A month or two ago, I wrote a paper for an upcoming Model United Nations conference about protecting and preserving cultural artifacts and landmarks, one of the current priorities of the real United Nations Educational, Scientific, and Cultural Organization. But after finishing five other policy statements – on climate change, intellectual property laws, cyberwarfare, disputes over international waters, and sea rescue, respectively – I really dreaded researching this last topic, as I thought it somewhat trivial (not necessarily in itself, but in comparison to so many other international issues.) A few hours into my outlining, I realized I was so wrong.
Protecting cultural artifacts, religious relics, and societal idols, to start, is critical to archaeologists, anthropologists, sociologists, historians, and theologians (among many others); and preserving heritage sites, monuments, landmarks, and ruins is of central concern in cultivating cultural diversity, safeguarding civil history, strengthening disaster risk-reduction strategies, disengaging armed conflicts, and even limiting nuclear proliferation. But this protection and preservation is particularly threatened not just by natural forces (most notably climate change, natural disasters, and flooding), but also by governmental actions and infrastructures (including insufficient international conservation standards, ineffectual domestic sustainable development efforts, environmentally-unfriendly industries, and inadequate institutional capacity-building initiatives), and by individuals (particularly looters, thieves, black market consumers and contributors, and, lately, international terrorists).

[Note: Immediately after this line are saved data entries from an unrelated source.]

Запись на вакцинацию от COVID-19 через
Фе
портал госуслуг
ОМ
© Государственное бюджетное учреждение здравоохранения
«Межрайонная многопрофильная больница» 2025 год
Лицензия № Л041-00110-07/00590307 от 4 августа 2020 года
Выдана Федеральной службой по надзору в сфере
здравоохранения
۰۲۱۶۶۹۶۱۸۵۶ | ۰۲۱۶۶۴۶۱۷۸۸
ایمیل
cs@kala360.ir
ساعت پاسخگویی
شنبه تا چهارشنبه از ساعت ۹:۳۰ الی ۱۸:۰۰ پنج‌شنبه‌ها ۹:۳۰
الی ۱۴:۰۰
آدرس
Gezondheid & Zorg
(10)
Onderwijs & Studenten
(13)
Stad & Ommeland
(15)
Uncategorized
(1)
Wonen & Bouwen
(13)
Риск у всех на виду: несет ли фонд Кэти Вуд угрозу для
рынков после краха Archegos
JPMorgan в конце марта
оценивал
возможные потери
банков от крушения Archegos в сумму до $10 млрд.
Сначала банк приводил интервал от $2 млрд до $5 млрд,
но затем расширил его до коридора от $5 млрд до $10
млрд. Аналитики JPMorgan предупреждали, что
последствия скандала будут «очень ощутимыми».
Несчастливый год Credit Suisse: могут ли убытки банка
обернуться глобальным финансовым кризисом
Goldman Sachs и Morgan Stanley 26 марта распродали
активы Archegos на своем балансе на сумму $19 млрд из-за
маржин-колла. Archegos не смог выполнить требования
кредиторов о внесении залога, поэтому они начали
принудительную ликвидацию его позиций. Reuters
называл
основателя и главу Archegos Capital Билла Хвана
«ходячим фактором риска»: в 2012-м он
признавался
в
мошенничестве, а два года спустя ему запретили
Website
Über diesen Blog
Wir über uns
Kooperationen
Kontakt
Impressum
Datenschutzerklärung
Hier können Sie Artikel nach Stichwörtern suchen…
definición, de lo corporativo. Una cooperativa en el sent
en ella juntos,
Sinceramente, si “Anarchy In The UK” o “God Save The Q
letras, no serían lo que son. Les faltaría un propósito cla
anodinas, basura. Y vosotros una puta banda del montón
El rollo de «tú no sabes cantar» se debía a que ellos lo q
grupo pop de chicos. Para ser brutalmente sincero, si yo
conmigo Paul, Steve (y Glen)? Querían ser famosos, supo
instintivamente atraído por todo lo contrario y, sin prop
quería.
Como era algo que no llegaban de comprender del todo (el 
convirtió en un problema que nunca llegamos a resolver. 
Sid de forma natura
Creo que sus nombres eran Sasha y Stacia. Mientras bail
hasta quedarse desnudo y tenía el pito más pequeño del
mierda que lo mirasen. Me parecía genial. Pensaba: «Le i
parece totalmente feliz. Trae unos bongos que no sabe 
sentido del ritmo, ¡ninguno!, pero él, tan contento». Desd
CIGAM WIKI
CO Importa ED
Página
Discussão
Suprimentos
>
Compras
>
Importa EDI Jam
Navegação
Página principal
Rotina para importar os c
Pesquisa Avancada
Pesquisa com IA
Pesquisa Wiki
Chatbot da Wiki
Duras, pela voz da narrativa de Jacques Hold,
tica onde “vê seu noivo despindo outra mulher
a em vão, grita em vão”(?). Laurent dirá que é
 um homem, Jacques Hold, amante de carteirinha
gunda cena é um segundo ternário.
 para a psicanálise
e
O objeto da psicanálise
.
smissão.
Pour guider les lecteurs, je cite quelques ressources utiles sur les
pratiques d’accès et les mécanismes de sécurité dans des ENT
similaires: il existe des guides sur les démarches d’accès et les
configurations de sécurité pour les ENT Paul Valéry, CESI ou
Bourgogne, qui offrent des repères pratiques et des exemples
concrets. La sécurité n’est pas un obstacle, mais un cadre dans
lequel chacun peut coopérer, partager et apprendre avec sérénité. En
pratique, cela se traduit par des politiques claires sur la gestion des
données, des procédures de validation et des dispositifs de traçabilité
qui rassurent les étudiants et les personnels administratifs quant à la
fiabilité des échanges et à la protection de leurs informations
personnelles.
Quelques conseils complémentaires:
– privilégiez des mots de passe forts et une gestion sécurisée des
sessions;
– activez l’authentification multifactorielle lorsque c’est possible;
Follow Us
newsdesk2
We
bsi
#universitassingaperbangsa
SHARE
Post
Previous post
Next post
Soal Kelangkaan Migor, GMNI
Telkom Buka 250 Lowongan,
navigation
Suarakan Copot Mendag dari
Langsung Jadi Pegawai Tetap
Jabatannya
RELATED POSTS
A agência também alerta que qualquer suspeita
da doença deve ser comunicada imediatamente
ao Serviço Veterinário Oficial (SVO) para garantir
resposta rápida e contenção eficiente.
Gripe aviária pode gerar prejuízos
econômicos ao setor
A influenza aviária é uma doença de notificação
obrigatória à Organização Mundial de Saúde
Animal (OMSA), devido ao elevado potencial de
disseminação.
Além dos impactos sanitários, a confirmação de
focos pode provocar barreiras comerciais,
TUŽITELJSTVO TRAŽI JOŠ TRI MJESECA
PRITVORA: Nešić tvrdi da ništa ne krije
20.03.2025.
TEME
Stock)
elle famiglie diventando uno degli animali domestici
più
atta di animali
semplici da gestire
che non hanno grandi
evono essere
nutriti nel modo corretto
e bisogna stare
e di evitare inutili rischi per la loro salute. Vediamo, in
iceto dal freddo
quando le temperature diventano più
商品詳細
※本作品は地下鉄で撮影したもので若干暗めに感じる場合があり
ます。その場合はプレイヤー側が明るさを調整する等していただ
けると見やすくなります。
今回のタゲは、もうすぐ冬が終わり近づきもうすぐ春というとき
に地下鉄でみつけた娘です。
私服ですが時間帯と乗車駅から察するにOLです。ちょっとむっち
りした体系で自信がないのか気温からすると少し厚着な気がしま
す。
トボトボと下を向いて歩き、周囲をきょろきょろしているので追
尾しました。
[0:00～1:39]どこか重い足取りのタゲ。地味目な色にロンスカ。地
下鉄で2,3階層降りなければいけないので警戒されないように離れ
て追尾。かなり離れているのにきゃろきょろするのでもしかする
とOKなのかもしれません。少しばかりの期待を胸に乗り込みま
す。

Like, eight weeks ago, addressing the threat of international terrorism to the protection and preservation of historical sites and objects moved to the forefront of global discussion and debate after a recent series of especially devastating attacks on Iraqi cultural artifacts and landmarks by the Islamic State of Iraq and Syria.
In February, for instance, ISIS released a video of some of its extremist militants smashing statutes, shattering pottery, slashing paintings, and overall wreaking havoc in a museum of art and history in Mosul, Iraq.
In the video commentary, one justified the destruction of the artifacts by claiming that they were worthless, illegitimate idols worshipped by “irreligious” people; but, in coupling these activities with this qualification, also essentially admitted to violating the human rights of not just Iraqis in Mosul, or Iraqis in general, but of all of us, to hold property, to participate in cultural life, to freedom from religious persecution, and to the full and unfettered development of the human personality.
Then, just this morning, ISIS leaked another video – this time, of their extremist militants jackhammering, bulldozing, and even blowing up ancient ruins in Nimrud, Iraq that dated back to the 13th century B.C.E.
Following this barbarity, a militant again announced the Islamic State’s purpose: to remove any and all relics of religious idolatry that they considered contradictory to their outright malevolent and nefarious interpretations of Islamic law. But since, United Nations Secretary-General Ban Ki Moon (and dozens of others in art, archaeology, and diplomacy) have strongly condemned this absolute devastation, called upon the international community to increasingly unite to protect national culture, and demanded urgent responses from regional bodies, Iraqi agencies, and relevant non-governmental organizations.
Thus, when I read Patricia Williams’ arguments and calls to action in “The Pain of Word Bondage” for broadening “the referential range of considered types of rights” in human rights discourse and, in doing so, extending rights to inanimate objects, one of her analogies particularly stood out to me in its relevance to the Islamic State’s actions.
In this eighth chapter of her book, The Alchemy of Race and Rights, Williams asks us to recall the looting, illicit trading, and illegal transferring of Native American religious and cultural artifacts in the United States, “spurred by the booming international art market and virtually no fear of prosecution.” Though this criminal activity was much smaller-scale, and motivated more by profit than zeal to spread extremist monotheism, its outcome was the same: whether decimating, demolishing, or looting religious sites, and whether destroying, trafficking, trading or selling cultural artifacts, these militants are effectively robbing communities, erasing histories, denying identities, and restricting the collective human understanding, all while aggressively silencing minority voices.
But “one consequence of the broader reconfiguration of rights,” Williams writes, “is to give voice to those people or things that, by virtue of their object relation to a contract, historically have had no voice.” We touched on such a reconfiguration just a little in class last week when we talked about human rights consciousness, and I wholeheartedly support it. Moreover, I think that broadening “the referential range of considered types of rights” to recognize the rights of inanimate objects – or, specifically, cultural artifacts and landmarks – could have incredible implications on the potential criminal prosecutions of the ISIS militants involved in all this destruction and devastation.
However, as Christopher Stone asserted in his essay “Should Trees Have Standing,” and as Williams further expressed in “The Pain of Bondage,” actual attempts to broaden this range are often met with misunderstanding, confusion, fear, ridicule, or some combination of the four. What do you think of it? In light of the sheer extent and brutality of ISIS’ atrocities, should we, as an international community, accord rights to cultural artifacts and landmarks? Or should we collectively refrain from reconsidering and configuring rights discourse (and, in doing so, shy away from “adding to, or even contradicting, the traditional categories of rights recipients” with classifications for inanimate objects)?